More broadly, the level of interest is also indicative of how eager Asian institutions are to challenge, expand and diversify art historical narratives.

“Yong Mun Sen is one of the lost masters who have been found and introduced to the canon of modernism in this part of the world,” Raffel says. “These are works that change our basic knowledge of art and culture.”

Preparing for the Catch (1948). This was one of the first two paintings by Yong Mun Sen that Yong-Haron and Othman bought in 1999. Photo: Michael & Saniza Collection

Fundamentally, the inclusion of Yong and other previously neglected Asian artists allows for the creation of knowledge “using languages of our own”, Raffel says, as opposed to a history of modern and contemporary art dictated by the logic and perspectives of the West.

It’s not just about the visual images he left behind. Yong’s legacy also lies in his role as co-founder of the Nanyang Academy of Art in Singapore, in 1938, and the forming of the Penang Chinese Art Club in 1935, for example.
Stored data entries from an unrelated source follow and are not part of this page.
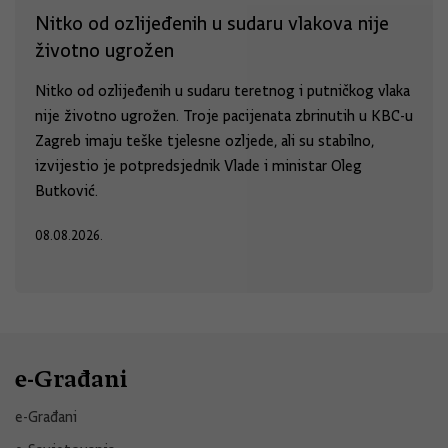
Nitko od ozlijeđenih u sudaru vlakova nije
životno ugrožen
Nitko od ozlijeđenih u sudaru teretnog i putničkog vlaka
nije životno ugrožen. Troje pacijenata zbrinutih u KBC-u
Zagreb imaju teške tjelesne ozljede, ali su stabilno,
izvijestio je potpredsjednik Vlade i ministar Oleg
Butković.
08.08.2026.
e-Građani
e-Građani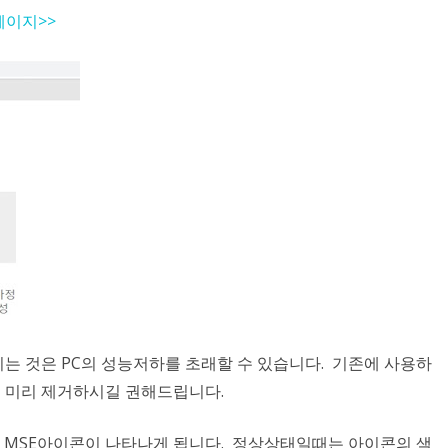
드 페이지>>
는 것은 PC의 성능저하를 초래할 수 있습니다. 기존에 사용하
 미리 제거하시길 권해드립니다.
 MSE아이콘이 나타나게 됩니다. 정상상태일때는 아이콘의 색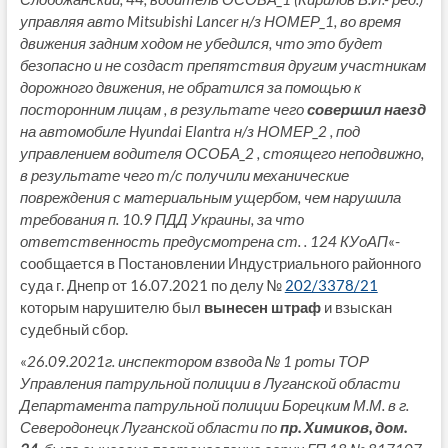
управляя авто Mitsubishi Lancer н/з НОМЕР_1, во время
движения задним ходом не убедился, что это будет
безопасно и не создаст препятствия другим участникам
дорожного движения, не обратился за помощью к
посторонним лицам , в результате чего
совершил наезд
на автомобиле Hyundai Elantra н/з НОМЕР_2 , под
управлением водителя ОСОБА_2 , стоящего неподвижно,
в результате чего т/с получили механические
повреждения с материальным ущербом, чем нарушила
требования п. 10.9 ПДД Украины, за что
ответственность предусмотрена ст. . 124 КУоАП
«-
сообщается в Постановлении Индустриального районного
суда г. Днепр от 16.07.2021 по делу №
202/3378/21
которым нарушителю был
вынесен штраф
и взыскан
судебный сбор.
«
26.09.2021г. инспектором взвода № 1 роты ТОР
Управления патрульной полиции в Луганской области
Департамента патрульной полиции Борецким М.М. в г.
Северодонецк Луганской области по
пр. Химиков, дом.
“This is just the beginning of the journey for us,” Othman says. “There is so much more to learn about him and we are humbled by the support we have received.”

“Nature as Teacher and Model: Art Retrospective – Yong Mun Sen”, Penthouse, Malaysia Building, 50 Gloucester Road, Wan Chai. Because of Covid-19 restrictions, visitors are required to register for specific viewing times on the Malaysian Chamber of Commerce Hong Kong website.